-- Problem statement --
For each line in the material below that holds "February", copy that line.
┏━━
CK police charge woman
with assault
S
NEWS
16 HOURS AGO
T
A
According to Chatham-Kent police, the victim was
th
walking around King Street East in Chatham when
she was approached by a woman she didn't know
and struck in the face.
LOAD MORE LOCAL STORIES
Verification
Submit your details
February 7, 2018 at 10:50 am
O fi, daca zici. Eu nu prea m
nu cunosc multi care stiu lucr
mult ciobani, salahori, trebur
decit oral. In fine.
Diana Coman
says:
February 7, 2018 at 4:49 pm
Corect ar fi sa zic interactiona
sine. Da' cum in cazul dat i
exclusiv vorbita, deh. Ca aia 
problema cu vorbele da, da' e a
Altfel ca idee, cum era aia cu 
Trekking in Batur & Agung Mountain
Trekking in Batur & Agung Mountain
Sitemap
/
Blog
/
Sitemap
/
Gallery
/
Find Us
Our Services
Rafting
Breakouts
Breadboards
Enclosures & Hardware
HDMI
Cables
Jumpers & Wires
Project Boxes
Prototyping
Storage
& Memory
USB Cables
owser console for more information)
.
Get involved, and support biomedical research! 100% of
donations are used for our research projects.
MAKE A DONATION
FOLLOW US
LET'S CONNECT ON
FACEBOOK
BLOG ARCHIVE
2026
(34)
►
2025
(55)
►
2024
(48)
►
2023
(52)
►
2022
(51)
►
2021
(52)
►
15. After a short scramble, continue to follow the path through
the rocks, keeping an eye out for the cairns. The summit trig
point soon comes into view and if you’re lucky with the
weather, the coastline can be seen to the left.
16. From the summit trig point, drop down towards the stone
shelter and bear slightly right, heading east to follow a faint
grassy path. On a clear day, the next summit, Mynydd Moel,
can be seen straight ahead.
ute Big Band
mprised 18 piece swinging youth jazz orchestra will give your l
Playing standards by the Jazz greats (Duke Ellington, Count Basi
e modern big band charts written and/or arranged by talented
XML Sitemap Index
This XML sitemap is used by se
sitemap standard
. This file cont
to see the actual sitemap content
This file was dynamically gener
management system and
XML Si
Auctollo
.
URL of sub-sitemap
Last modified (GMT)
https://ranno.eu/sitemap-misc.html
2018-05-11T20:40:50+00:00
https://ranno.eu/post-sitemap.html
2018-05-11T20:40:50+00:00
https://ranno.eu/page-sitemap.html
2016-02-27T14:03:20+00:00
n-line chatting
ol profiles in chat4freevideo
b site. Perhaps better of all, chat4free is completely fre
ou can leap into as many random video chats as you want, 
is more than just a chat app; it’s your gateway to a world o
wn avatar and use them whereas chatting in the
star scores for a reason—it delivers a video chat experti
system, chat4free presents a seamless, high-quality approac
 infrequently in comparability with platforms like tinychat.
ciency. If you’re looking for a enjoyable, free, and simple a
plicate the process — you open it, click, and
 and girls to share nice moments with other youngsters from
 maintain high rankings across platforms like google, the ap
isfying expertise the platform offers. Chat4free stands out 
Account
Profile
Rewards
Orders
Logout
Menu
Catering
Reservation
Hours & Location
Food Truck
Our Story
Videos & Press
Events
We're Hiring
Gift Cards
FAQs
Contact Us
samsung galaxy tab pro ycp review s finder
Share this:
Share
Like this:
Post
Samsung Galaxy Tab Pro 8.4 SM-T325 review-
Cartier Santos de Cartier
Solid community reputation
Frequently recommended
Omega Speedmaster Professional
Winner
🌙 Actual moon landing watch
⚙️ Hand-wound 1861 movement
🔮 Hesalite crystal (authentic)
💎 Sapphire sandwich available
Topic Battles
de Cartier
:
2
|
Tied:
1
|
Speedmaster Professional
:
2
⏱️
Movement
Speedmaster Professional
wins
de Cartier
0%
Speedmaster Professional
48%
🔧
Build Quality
┗━━
-- Solved problem --
February 7, 2018 at 10:50 am
February 7, 2018 at 4:49 pm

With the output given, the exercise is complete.